Supporters of the ballot question dismiss the arguments as fearmongering by business lobbyists.

They say minimum-wage increases have no discernible effect on unemployment levels - but will boost consumer spending.

"What small businesses need are more customers who have more money to spend," said Jon Whiten, deputy director of the New Jersey Policy Perspective, a liberal-leaning think tank.

The New Jersey Main Street Alliance, which represents 1,400 small-business owners, released a video last week with owners voicing support for an increase. "That means that I can make more money if people are spending more," one owner says.

Raising the wage would add $175 million to the gross domestic product next year, an increase felt mainly in New Jersey, according to a New Jersey Policy Perspective report.

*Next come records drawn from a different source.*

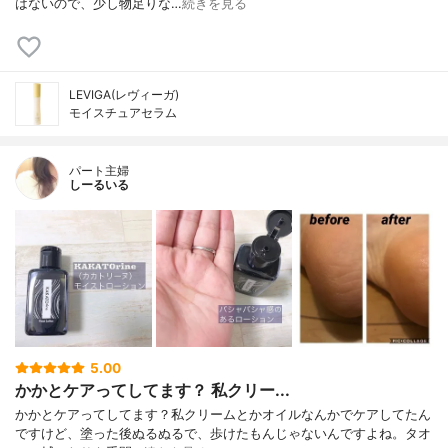
はないので、少し物足りな…
続きを見る
LEVIGA(レヴィーガ)
モイスチュアセラム
パート主婦
しーるいる
5.00
かかとケアってしてます？ 私クリー...
かかとケアってしてます？私クリームとかオイルなんかでケアしてたん
ですけど、塗った後ぬるぬるで、歩けたもんじゃないんですよね。タオ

But that boost wouldn't be a windfall within "a $500 billion economy" in New Jersey, Bracken said. Relatively few workers would be affected by the increase, he said: Of about 41,000 minimum-wage earners in the state, between 7,000 and 10,000 are their family's primary source of income.

Whiten called that analysis "incredibly misleading." Including workers who make less than $8.25 an hour but more than minimum wage, 241,000 New Jerseyans would get a raise Jan. 1, Whiten said.

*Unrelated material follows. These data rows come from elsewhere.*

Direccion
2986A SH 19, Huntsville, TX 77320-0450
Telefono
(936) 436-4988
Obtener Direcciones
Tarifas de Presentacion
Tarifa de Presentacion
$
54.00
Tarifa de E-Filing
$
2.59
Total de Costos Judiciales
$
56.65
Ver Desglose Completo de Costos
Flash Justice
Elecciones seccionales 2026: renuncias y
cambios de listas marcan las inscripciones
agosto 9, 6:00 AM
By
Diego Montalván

Because workers who make up to $9.25 an hour would receive future wage increases, 429,000 people - 11 percent of the state's workforce - would be affected, Whiten said. He said Bracken's concerns about the national CPI were unfounded, saying a regional measure would be more erratic, although the two measures wouldn't vary much over the long term.

Though the minimum-wage question has drawn the most attention, voters also will be asked to decide whether veterans organizations can use proceeds from games of chance to pay for operating costs, not only for events or charitable purposes.

John Baker, department adjutant of the American Legion of New Jersey, said some legion posts were financially strapped. Post homes that have bingo games or pull-tabs could use the money for bills and repairs, Baker said.

"We want to be able to maintain the buildings, so the buildings can be used by the community," he said, adding that the measure "is not going to affect the general taxpayer."